I believe that we lose no generality by assuming that Adam is equally happy to receive 5 goodwill points from Beatrice as from Connie, as long as both goodwill balances are relatively far from their goodwill credit limit.
Pricing should start relatively low and increase over time until the desired level of signal is reached. For resistance to censorship and falsification, this probably means I'm receiving each update message several times from each of several different neighbors, who I hope are independent. Eventually, I might start valuing minority opinions less.
Initially I might be just as happy to receive a message about "01001101" from either Beatrice or Connie, and therefore offer 5 points to each of them, but if I learn over time that Beatrice sends me more noise but the same or less signal, then I might offer Beatrice 5 points per message and Connie 10 (since I have to pay them whether it was a noise 01001101 message or a signal 01001101 message.) This tactic is necessary to prevent rogue nodes from getting paid unlimited amounts for generating random noise without relaying any signal.
(There's a tension here between feedback and privacy-against-paranoid-fantasy, which gets worse when you introduce proxying.)
The total cost of being interested in a feed includes three items: the goodwill cost of receiving update notifications on it, the goodwill cost of receiving update notifications that hash-collide with it, and the cost of sending out occasional expressions of interest. Accordingly the number of neighbors to which expressions of interest are sent should be incrementally increased over time, along with the pricing, until the desired traffic level is reached.

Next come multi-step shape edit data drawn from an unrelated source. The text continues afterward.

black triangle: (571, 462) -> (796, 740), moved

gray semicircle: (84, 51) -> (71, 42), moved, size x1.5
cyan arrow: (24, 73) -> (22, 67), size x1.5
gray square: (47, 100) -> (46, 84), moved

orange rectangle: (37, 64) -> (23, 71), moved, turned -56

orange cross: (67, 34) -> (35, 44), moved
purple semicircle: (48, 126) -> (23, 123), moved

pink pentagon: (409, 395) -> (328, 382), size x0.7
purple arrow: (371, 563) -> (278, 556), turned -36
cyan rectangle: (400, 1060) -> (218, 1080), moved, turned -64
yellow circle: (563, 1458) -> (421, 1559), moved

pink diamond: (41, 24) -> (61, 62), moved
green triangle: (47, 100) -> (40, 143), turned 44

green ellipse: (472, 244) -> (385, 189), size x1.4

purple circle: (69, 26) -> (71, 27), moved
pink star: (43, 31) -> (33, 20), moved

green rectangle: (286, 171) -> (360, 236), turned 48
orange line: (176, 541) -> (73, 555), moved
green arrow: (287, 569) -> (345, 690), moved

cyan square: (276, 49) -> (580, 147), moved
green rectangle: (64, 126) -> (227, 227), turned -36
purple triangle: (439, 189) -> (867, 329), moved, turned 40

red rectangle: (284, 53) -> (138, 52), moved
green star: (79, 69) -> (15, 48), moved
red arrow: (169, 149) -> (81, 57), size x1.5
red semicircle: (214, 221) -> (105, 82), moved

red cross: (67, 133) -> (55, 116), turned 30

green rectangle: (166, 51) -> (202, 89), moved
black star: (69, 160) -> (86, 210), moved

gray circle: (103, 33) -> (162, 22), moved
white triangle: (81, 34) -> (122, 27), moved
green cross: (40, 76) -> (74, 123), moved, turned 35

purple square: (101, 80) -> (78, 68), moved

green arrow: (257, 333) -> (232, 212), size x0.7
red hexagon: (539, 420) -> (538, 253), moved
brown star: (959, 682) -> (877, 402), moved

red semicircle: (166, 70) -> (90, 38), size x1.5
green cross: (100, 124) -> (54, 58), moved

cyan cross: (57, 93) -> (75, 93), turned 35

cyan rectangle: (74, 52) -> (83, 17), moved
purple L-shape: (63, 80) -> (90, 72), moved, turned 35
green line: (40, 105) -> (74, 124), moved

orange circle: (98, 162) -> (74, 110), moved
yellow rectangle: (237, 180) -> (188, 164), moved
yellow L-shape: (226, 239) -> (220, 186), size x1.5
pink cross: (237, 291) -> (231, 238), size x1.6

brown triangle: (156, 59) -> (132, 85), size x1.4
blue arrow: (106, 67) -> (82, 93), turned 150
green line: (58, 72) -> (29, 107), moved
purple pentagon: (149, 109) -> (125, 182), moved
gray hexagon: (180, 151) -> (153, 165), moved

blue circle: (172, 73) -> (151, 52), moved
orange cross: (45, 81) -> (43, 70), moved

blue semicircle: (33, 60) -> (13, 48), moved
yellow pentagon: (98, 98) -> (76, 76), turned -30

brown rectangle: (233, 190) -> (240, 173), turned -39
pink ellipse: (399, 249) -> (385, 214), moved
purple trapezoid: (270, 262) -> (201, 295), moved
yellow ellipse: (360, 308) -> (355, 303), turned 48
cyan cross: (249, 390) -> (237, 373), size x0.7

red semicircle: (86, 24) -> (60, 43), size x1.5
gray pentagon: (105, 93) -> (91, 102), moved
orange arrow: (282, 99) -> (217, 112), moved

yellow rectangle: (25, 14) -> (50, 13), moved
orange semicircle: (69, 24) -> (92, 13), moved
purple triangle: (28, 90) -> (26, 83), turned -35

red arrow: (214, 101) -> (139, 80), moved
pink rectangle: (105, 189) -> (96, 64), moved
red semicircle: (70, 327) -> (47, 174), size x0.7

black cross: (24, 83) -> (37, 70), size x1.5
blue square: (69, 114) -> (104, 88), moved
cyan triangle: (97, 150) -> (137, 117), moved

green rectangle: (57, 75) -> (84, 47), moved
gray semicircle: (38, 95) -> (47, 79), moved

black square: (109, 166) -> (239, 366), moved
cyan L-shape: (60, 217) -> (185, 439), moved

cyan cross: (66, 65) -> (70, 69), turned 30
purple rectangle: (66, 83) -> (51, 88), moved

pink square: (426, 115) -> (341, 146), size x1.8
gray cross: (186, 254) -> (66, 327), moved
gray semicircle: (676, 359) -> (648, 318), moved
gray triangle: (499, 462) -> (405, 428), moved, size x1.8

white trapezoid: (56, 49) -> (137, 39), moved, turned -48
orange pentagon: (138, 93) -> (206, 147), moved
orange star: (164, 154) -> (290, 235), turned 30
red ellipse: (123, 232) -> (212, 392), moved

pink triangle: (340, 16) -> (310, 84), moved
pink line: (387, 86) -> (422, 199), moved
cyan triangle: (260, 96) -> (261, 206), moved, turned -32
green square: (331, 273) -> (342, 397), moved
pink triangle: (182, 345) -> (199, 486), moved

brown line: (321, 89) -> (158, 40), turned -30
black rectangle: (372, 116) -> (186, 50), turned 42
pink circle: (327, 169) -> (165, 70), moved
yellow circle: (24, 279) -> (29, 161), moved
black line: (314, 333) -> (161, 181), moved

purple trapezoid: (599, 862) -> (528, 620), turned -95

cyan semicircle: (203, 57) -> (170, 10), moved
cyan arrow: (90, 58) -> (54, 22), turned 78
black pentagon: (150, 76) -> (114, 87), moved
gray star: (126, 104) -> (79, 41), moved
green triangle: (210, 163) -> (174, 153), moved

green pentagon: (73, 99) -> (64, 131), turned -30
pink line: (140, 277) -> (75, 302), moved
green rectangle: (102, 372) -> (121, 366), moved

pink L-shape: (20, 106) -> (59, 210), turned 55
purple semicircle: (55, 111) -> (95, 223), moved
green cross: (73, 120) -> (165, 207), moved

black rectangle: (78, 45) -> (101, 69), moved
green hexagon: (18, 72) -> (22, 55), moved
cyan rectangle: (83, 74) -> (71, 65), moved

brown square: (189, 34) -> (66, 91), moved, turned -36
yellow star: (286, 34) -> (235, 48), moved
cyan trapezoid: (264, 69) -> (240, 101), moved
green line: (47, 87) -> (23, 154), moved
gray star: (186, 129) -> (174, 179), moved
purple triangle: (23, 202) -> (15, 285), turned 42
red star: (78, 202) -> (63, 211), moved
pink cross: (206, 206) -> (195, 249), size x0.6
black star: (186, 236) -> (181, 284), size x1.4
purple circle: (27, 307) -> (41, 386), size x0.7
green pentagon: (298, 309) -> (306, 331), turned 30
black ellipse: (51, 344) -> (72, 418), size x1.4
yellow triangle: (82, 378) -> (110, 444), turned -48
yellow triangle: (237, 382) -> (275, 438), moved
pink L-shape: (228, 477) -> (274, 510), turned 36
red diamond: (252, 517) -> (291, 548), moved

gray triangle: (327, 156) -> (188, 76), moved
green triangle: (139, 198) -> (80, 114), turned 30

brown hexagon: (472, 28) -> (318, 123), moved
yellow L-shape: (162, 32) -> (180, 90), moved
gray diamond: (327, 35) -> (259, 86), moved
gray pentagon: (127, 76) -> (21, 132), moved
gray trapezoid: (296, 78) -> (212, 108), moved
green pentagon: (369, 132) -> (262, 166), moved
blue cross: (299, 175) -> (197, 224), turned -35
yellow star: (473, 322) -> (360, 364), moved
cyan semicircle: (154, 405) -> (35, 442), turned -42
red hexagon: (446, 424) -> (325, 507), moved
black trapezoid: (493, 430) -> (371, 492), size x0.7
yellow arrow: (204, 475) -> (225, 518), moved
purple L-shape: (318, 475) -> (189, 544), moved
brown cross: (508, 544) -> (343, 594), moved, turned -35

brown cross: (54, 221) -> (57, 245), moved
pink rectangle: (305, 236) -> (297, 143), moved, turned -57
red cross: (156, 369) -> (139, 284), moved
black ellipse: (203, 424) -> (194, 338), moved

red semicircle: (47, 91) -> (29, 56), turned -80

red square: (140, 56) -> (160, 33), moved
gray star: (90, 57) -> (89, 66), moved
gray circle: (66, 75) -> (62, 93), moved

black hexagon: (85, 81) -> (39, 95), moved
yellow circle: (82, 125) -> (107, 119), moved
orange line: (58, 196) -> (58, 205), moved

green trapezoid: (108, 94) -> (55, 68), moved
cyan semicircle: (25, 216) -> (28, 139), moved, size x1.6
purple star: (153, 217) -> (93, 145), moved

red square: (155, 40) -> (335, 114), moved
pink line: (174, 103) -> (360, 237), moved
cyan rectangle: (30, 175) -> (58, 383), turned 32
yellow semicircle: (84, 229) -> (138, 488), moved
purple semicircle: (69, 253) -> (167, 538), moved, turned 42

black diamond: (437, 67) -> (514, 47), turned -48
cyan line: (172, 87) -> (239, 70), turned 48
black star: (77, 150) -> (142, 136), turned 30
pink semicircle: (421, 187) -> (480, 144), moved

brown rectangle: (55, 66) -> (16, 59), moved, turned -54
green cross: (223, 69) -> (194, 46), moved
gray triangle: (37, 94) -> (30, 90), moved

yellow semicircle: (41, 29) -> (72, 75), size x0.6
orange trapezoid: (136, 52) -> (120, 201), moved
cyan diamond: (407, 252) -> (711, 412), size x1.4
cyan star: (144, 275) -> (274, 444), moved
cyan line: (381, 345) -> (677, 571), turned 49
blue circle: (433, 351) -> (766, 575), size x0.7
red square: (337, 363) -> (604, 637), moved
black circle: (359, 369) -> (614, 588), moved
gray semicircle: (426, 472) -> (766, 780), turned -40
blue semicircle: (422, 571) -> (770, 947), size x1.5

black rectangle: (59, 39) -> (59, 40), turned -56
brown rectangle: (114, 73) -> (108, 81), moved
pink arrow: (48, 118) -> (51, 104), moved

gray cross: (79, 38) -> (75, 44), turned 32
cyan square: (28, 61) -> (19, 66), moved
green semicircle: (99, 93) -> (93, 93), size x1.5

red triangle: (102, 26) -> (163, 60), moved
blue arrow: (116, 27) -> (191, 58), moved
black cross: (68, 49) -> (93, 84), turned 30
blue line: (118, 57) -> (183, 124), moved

Generally, if Beatrice offers Adam 5 points for information about "7e", and he decides to ask his friends about "7e" on her behalf, he should offer them less than 5 points, perhaps dramatically less. First, if Connie and David send him the same message, he has to pay them each 5 points, but then only gets paid 5 points once by Beatrice --- she won't pay for the duplicate message. Second, he's incurring some costs by sending out offers.
Each node has a bandwidth budget, and it periodically decides how to spend it to generate the most goodwill. Using the greedy strategy for fulfilling requests is probably fine. Deciding which requests to send requires some kind of probability model that the request will be fulfilled. It's not immediately obvious to me how simple the probability model can be while remaining relatively thrifty.
When I'm receiving too much noise from you on some subscription, I have at least two ways to fix it: I can offer you less goodwill, or I can be more specific about what I want, costing me privacy. Probably I should increase my specificity until most of my feeds get down to a manageable noise level, then increase the goodwill offered to those neighbors.
[edit] Security properties of this design
So far I haven't discussed bootstrapping --- how you join the crowd and how you establish links with your neighbors --- or recovery from network failures. If bootstrapping and recovery can be attacked, the whole network can be attacked.
Echelon and the BOFH can only guess which traffic flows along which links by means of traffic analysis. The use of delays and padding limits the amount of information they can gather in this way, and consequently limits what they can censor.
Echelon, however, can still censor feeds as they enter the crowd, and they can still retaliate against nodes that poll forbidden feeds by cutting off their network traffic or sending their owners to Siberia. In the system as described so far, nobody ever polls a feed they're not themselves interested in.
Rogue nodes are far more powerful, but their power is still limited.
They can inject noise into their immediate neighborhood and get paid for it for a while, but gradually their neighbors will stop listening to them, and eventually they will lose all of their links. To some extent, they will damage their neighbors' reputations as well. (You have to be careful about passing along gossip!)
They can decline to forward traffic, but the traffic will find another route. However, by selectively declining to forward traffic, they may be able to cause other nodes to be more specific in order to increase their signal-to-noise ratios.
Leeches, who never forward any traffic and never poll any feeds themselves, will eventually be ostracized.
As far as I can tell, the system does not afford any new denial-of-service attacks. It propagates some very limited probabilistic information about who's interested in which topics, but it actually makes it harder for Echelon or the BOFH to tell who's interested in which topics.
The system as described has no automatic introduction, and therefore no way for anyone to discover where all the nodes are (in order to DoS them), but some kind of advertisement or automated introduction is probably necessary for bootstrapping, and that may be a weak point. In particular, a leech can connect to the system periodically, run up their credit limit with all their new friends, disconnect, and start again; you can limit the effect of this on the existing crowd by limiting the influx of newcomers, but you can't prevent leeches from making it harder for helpful newcomers to join the system, and the less leeching strangers damage the existing crowd, the more they damage helpful newcomers.
[edit] Performance properties of this design
When I'm interested in some feed, I gradually increase my goodwill offer until enough of the system knows about it that I'm receiving several messages for each update (modulo people's reluctance to repeat gossip). Requests for information about unpopular feeds might propagate out two or three hops before I find others interested in them, but I'm paying for all those millions of offer messages with the favors I'm doing for my friends.
[edit] Misc.
Paul Visscher points out that the bandwidth used by a feed is proportional to its update rate, but may not be proportional to its value; this may be a problem, particularly in the presence of malicious feeds.
Paul Visscher also points out that rapidly updating feeds can give rise to multiple simultaneous "most recent updates" floating around the network, which could reduce the credibility of some nodes. (I haven't talked about credibility explicitly, but I think I need to.)
[edit] Related
Zooko mentions in a post to mnet-devel that Peter Marbach of U. Toronto has some theoretical economic results that suggest a simple pricing algorithm for systems somewhat like this.